Das OKH Open Air wird als Green Event umgesetzt. Dabei geht es nicht um einzelne Symbolmaßnahmen, sondern um ein durchdachtes Gesamtkonzept. Seit mehr als zehn Jahren richtet das OKH seine Veranstaltungen nach Green-Event-Kriterien aus. Das betrifft nicht nur das Open Air, sondern auch die hauseigenen Veranstaltungen im Jahresverlauf.

Klimafreundliche Anreise, Mehrwegbecher, regionale und biologische Angebote, fleischfreie Speisen, Abfallvermeidung, Mülltrennung, Recyclingpapier, barrierefreie Zugänglichkeit und ermäßigte Tickets gehören im OKH nicht erst seit gestern dazu. Auch Veranstalter:innen, die Räume im Haus mieten, erhalten konkrete Hilfestellungen dabei, ihr Event klimafreundlich umzusetzen.

Sonnenstrom vom Dach und Energie für das Areal

Besonders sichtbar wird der gemeinsame Nachhaltigkeitsgedanke bei den Energieprojekten am OKH-Areal. Seit Mitte Jänner 2025 erzeugt eine Photovoltaikanlage am Dach des Hauses umweltfreundlichen Strom.

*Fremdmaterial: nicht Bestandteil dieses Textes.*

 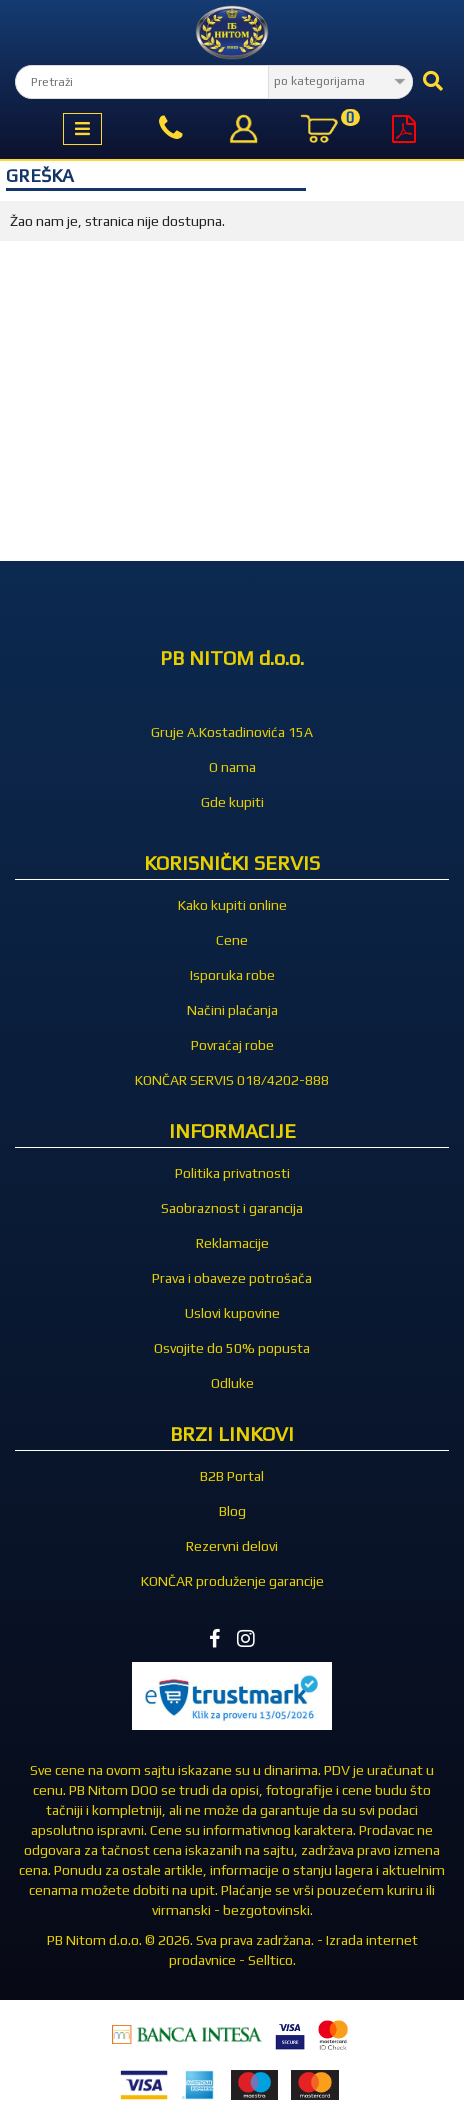 I want to click on O nama, so click(x=232, y=767).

Damit endet die Entwicklung aber nicht. Künftig soll überschüssiger Strom im Rahmen einer gemeinschaftlichen Erzeugeranlage an weitere Einrichtungen am Areal weitergegeben werden, darunter ein Jugendzentrum und Hortcontainer der Stadtgemeinde. So wird das OKH nicht nur Kulturort, sondern auch Teil einer lokalen Energielösung.

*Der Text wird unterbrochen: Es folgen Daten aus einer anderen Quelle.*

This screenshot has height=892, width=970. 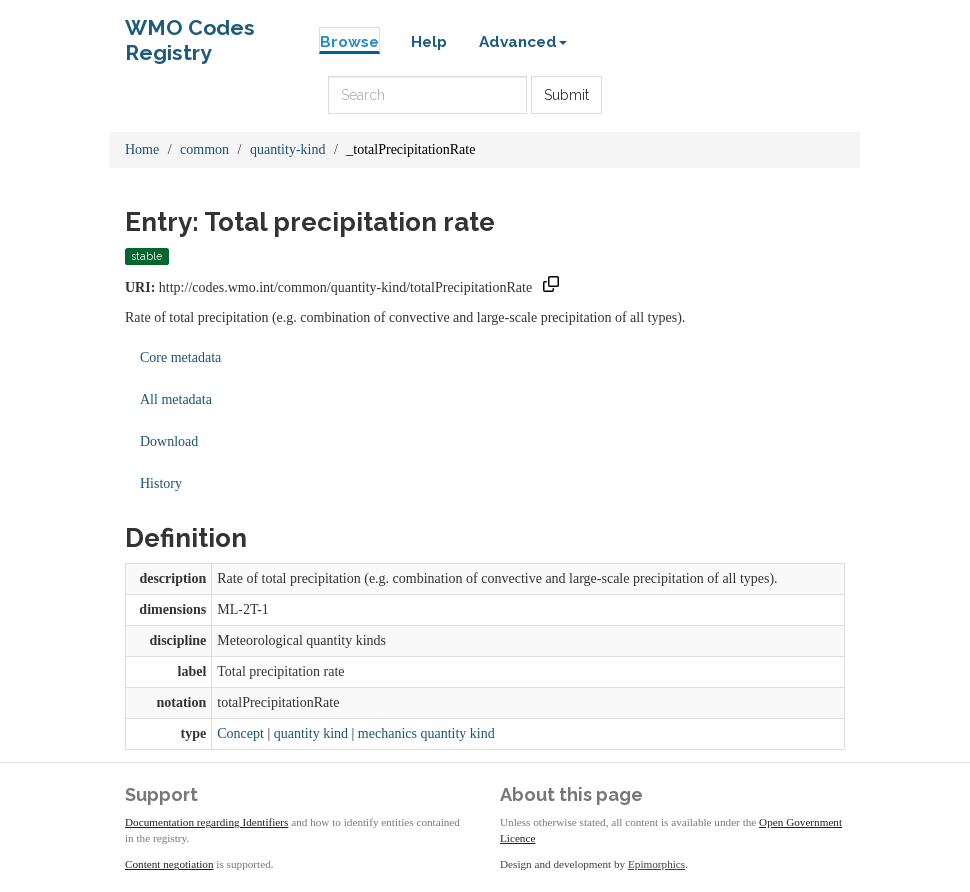 What do you see at coordinates (142, 149) in the screenshot?
I see `Home` at bounding box center [142, 149].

Auch die Partnerschaft mit der Energiewerkstatt zeigt sich in konkreten Maßnahmen vor Ort. So wurden am OKH öffentlich zugängliche E-Ladestationen mit Unterstützung der Energiewerkstatt finanziert. Sie stehen nicht nur Besucher:innen des Hauses, sondern allen Menschen am Areal zur Verfügung.

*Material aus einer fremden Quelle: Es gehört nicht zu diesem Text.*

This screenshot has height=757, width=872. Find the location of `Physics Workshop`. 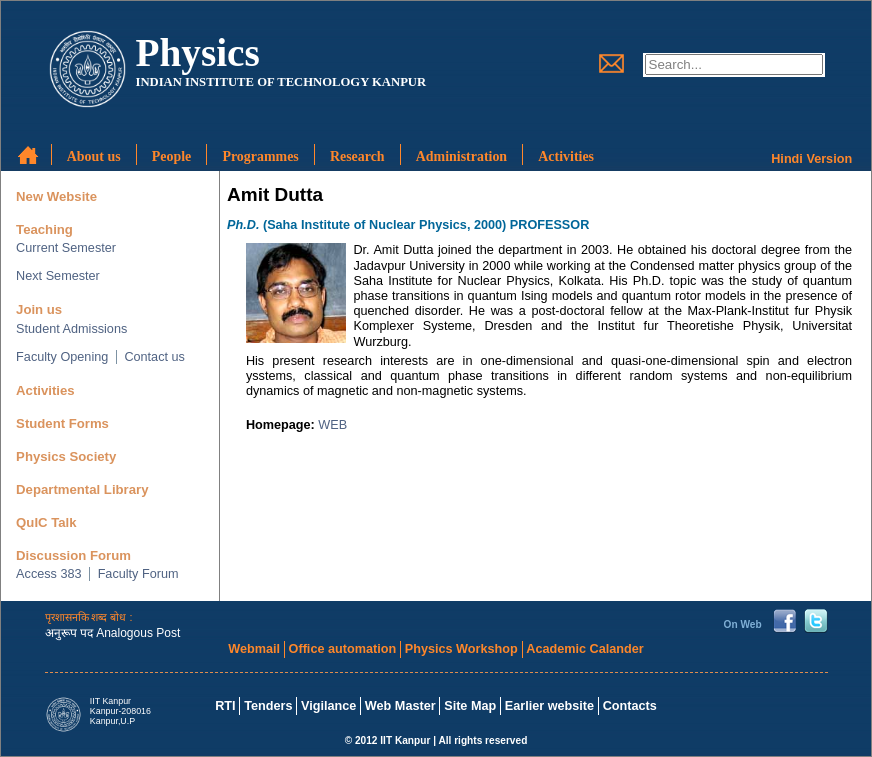

Physics Workshop is located at coordinates (461, 649).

Ein Festivalwochenende mitten in der Stadt

Das OKH Open Air ist das größte Event im OKH-Jahresverlauf. Was es besonders macht, ist nicht nur das Programm, sondern auch die Atmosphäre: mehrere Tage Kultur mitten in der Stadt, zentral erreichbar, getragen von Menschen, die das Haus kennen und gestalten.

„Ich glaube, man merkt schnell, dass hinter der Veranstaltung ein gemeinnütziger Verein und kein Unternehmen mit Profitdruck steckt“, sagt Jolanda de Wit. „Es geht um eine gute Zeit, gute Musik, Literatur und eine kurze Auszeit. Ein Stück weit soll es sich auch wie Urlaub mitten in der Stadt anfühlen.“

Warum regionale Partnerschaften wichtig sind

Die Kooperation zwischen Energiewerkstatt und OKH ist eine längerfristige Partnerschaft zwischen zwei Vereinen, die eine gute Zukunft ermöglichen wollen: die Energiewerkstatt über erneuerbare Energie und nachhaltige Technologien, das OKH über Kultur, Teilhabe, Ehrenamt und klimabewusste Veranstaltungsorganisation.